BEN: Granting that ancient biographies sometime involve fiction (e.g. in the Gospel parables are clear examples), I wonder what you see as the dangers of using a methodology applied to novels to analyze ancient biographies. I am referring, among other things, to complaints about lack of character development, or even calling the persons mentioned in the narratives characters, as though they were actors in a play or created characters in a work of fiction? It does not seem to me that with either ancient historical monographs or genuine ancient biographies that the writers felt they had unfettered freedom to create characters or make up incidents in persons lives, such that figures like blind Bartimaeus should just be seen as foils for the presentation of the main character, or ‘stock figures’.
HELEN:
Yes, I would agree. In many respects what I’m doing is what we tend to understand as ‘narrative criticism’, though I would want to make a distinction between fictional novels and biographies. It always seems strange to me that narrative critics pay so little attention to genre (largely they just assume the gospels are short stories). ‘Character’ in a biography is very different in certain ways to its counterpart in an ancient novel. In a fictional novel, all we know about a character is contained within the novel itself, so it makes sense to talk of the narrative world, character development or arcs. The fundamental difference with a biography is that most of the time the biographer is dealing with real people who are known (to a greater or lesser extent) to the audience. So Mark’s original hearers don’t only form their judgement about Jesus from Mark’s biography; in all likelihood there are many stories and anecdotes swirling around in the collective memories of these early Christ-following groups. Mark’s work might push them to understand Jesus in a particular way (and my guess is that the ‘suffering Messiah’ side of things would be new to them), but this portrait simply develops and enhances what they know already.
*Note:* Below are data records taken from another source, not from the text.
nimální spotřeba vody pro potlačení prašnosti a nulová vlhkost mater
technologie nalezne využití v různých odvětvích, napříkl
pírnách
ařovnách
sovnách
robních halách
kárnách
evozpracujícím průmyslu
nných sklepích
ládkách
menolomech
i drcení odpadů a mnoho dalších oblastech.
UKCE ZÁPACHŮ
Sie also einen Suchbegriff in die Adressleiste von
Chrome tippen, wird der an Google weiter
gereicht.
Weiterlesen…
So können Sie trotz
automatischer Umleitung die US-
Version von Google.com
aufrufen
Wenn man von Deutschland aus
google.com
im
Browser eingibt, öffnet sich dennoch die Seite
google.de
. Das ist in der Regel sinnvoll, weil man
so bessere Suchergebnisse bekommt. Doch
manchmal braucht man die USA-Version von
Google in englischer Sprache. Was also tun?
This plays out particularly clearly in Mark’s description of the disciples. If we confine ourselves only to Mark’s story world, then Peter comes over quite badly, despite his apparent restoration in 16.7. If we understand Peter’s story against the knowledge that he went on to be a great missionary (and 1.16-20 clearly hints at this beyond the narrative world of the biography), then his early failure reads very differently. The problem is that we don’t know exactly what the first audiences knew about Peter, but my guess is that Mark’s stories of his lack of full understanding and denial only added to the portrait of the great apostle that they already held; perhaps it ‘humanized’ him, and made him easier for them to relate to.
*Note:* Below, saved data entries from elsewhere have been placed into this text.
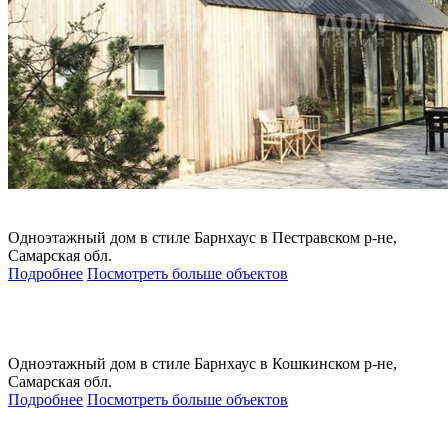
Одноэтажный дом в стиле Барнхаус в Пестравском р-не,
Самарская обл.
Подробнее
Посмотреть больше объектов
Одноэтажный дом в стиле Барнхаус в Кошкинском р-не,
Самарская обл.
Подробнее
Посмотреть больше объектов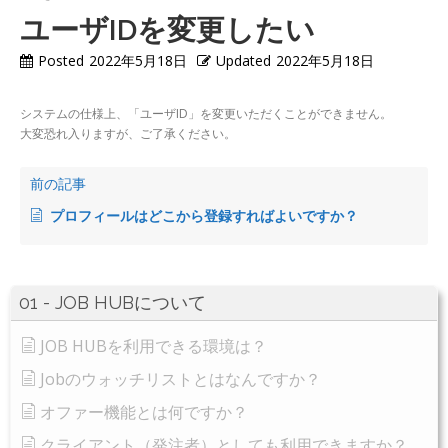
ユーザIDを変更したい
Posted
2022年5月18日
Updated
2022年5月18日
システムの仕様上、「ユーザID」を変更いただくことができません。
大変恐れ入りますが、ご了承ください。
前の記事
プロフィールはどこから登録すればよいですか？
01 - JOB HUBについて
JOB HUBを利用できる環境は？
Jobのウォッチリストとはなんですか？
オファー機能とは何ですか？
クライアント（発注者）としても利用できますか？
But it would be wrong to take from this the idea that biographers didn’t sometimes deal in fiction. I read a lot of reflections by modern biographers for this project and was struck by how even what we’d call a ‘research biography’ today incorporates a degree of fiction. As biographers themselves acknowledge, fiction is an essential part in building a life. And often fiction is better at conveying the truth of a person’s character than more mundane anecdotes. There’s a great book on fiction in ancient biography edited by Koen de Temmerman and Kristoffel Demoen, where various authors note the extent to which it’s used even in ‘reliable’ biographers such as Suetonius, and especially in accounts of the subject’s death. So biography isn’t a fictional novel, but it’s important to acknowledge that there are acceptable levels of fiction within the genre.